(This post is part of a bigger list of rules that I have found helpful for thinking about a career, and beyond. See this post for an explainer).
This is possibly the most important rule, and thus I am putting it right at the start. The way this rule is phrased is partly inspired by Y Combinator's rule for startups: make something people want. If I were asked to condense career advice - specifically in academia, but I think also more broadly - into four words, it would be these: do novel, interesting things.
The rule is really composed of three sub rules: First, do something (surprisingly underestimated in my experience). Second, do something that is novel. And third, do something that is not just novel, but also interesting. Let's take a look at these, one by one.
Do something
I find it hard to overstate how important this is. I've met countless of brilliant young people who were clearly very smart and creative but had nothing to show for it. In academia, this is often phrased in the more negative "publish or perish", which I think is slightly misleading and outdated. What it should really say is "show your work that demonstrates your thinking, creativity, brilliance, determination, etc.". It doesn't have to be papers - it could really be anything. A blog. A book. Essays. Software. Hardware. Events you organized. Whatever - as long as it has your stamp over it, as long as you can say "I did this", you'll be fine.

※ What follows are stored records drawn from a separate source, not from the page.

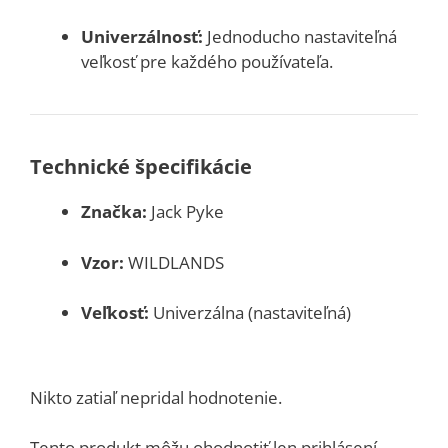
Univerzálnosť:
Jednoducho nastaviteľná
veľkosť pre každého používateľa.
Technické špecifikácie
Značka:
Jack Pyke
Vzor:
WILDLANDS
Veľkosť:
Univerzálna (nastaviteľná)
Nikto zatiaľ nepridal hodnotenie.
Tento produkt môžu ohodnotiť len prihlásení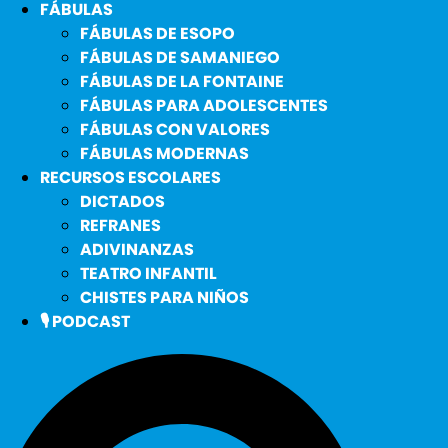
FÁBULAS
FÁBULAS DE ESOPO
FÁBULAS DE SAMANIEGO
FÁBULAS DE LA FONTAINE
FÁBULAS PARA ADOLESCENTES
FÁBULAS CON VALORES
FÁBULAS MODERNAS
RECURSOS ESCOLARES
DICTADOS
REFRANES
ADIVINANZAS
TEATRO INFANTIL
CHISTES PARA NIÑOS
🎙️ PODCAST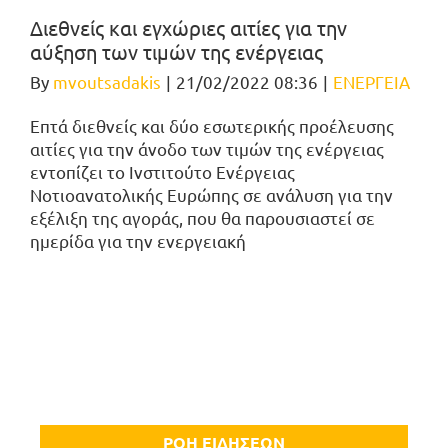
Διεθνείς και εγχώριες αιτίες για την
αύξηση των τιμών της ενέργειας
By
mvoutsadakis
|
21/02/2022 08:36
|
ΕΝΕΡΓΕΙΑ
Επτά διεθνείς και δύο εσωτερικής προέλευσης
αιτίες για την άνοδο των τιμών της ενέργειας
εντοπίζει το Ινστιτούτο Ενέργειας
Νοτιοανατολικής Ευρώπης σε ανάλυση για την
εξέλιξη της αγοράς, που θα παρουσιαστεί σε
ημερίδα για την ενεργειακή
ΡΟΗ ΕΙΔΗΣΕΩΝ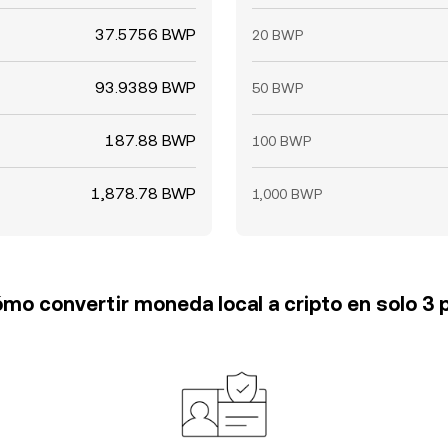
37.5756 BWP
20 BWP
93.9389 BWP
50 BWP
187.88 BWP
100 BWP
1,878.78 BWP
1,000 BWP
mo convertir moneda local a cripto en solo 3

I need to repeat that it's hard to overstate how important that is. As Woody Allen famously said, "Eighty percent of life is showing up". This is why I urge anyone who wants a job in a creative field - and I consider science and engineering to be creative fields - to actually be creative and make things, and make them visible. The most toxic idea in a young person's mind is that they have nothing interesting to say, and so they shouldn't say it in the first place. It gets translated into not showing what you've done, or worse, into not even doing it. Don't fall into that trap (I've written a bit more about this in a post entitled The curse of self-contempt).
Do something novel
Novelty is highly underrated. This is a bit of a personal taste, but I prefer something that is novel but still has rough edges, over something that is a perfect copy of something existing. I suppose the reason most people shy away from novelty, especially early in their career, is that it takes guts: it's easy for others to ridicule novel things (in fact, most novel things initially seem a little silly). But especially early in your career is when novelty matters the most, because that's when you are actually the most capable to be doing novel things since your brain is not yet completely filled up with millions of other people's ideas.
Novelty shouldn't be misunderstood as "groundbreakingly novel from every possible angle". It is often sufficient to take something existing and reinvent only a small part of it, which in turn may make the entire thing much more interesting.

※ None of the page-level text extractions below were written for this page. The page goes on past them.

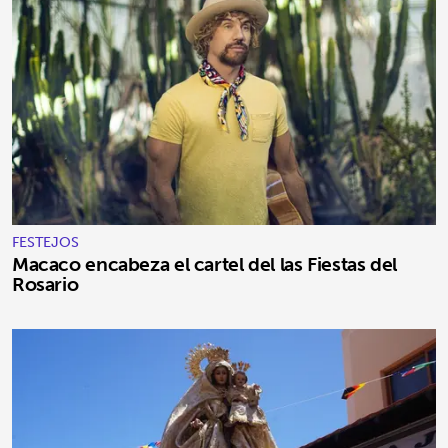
FESTEJOS
Macaco encabeza el cartel del las Fiestas del
Rosario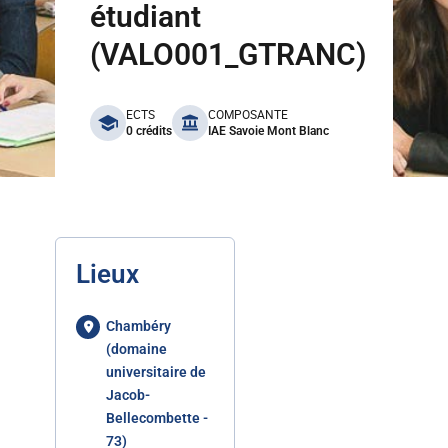
étudiant
(VALO001_GTRANC)
benefits
ECTS
COMPOSANTE
0 crédits
IAE Savoie Mont Blanc
Lieux
Chambéry
(domaine
universitaire de
Jacob-
Bellecombette -
73)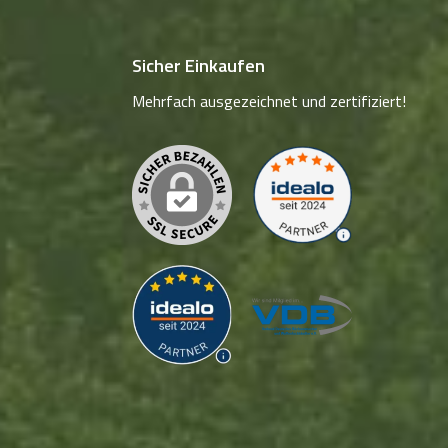
Sicher Einkaufen
Mehrfach ausgezeichnet und zertifiziert!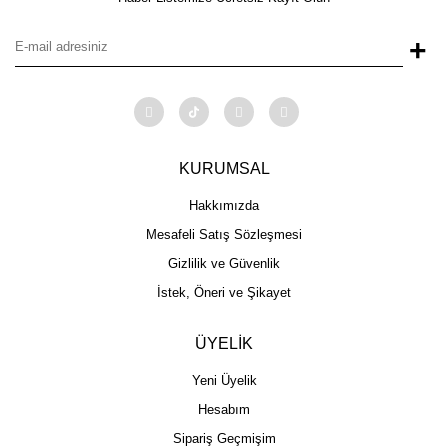
+
KURUMSAL
Hakkımızda
Mesafeli Satış Sözleşmesi
Gizlilik ve Güvenlik
İstek, Öneri ve Şikayet
ÜYELİK
Yeni Üyelik
Hesabım
Sipariş Geçmişim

Do something that is also interesting
While novelty is per se often interesting, it's not a guarantee. So make sure that what you do is interesting to you, and at least a few other people. It's obvious that doing things that are interesting will be good for your career. This doesn't need a lot of explanation, but it's important to realize that what is interesting is for you to figure out. Most people don't think a lot about this, and go on doing what everybody else is doing, because that must mean it's interesting (when in reality it often isn't, at least not to you). The ability to articulate for yourself why something is interesting is extremely important. Practice it by pitching your ideas to an imaginary audience - you'll very quickly feel whether an idea excites you, or whether you feel like you're just reciting someone else's thinking.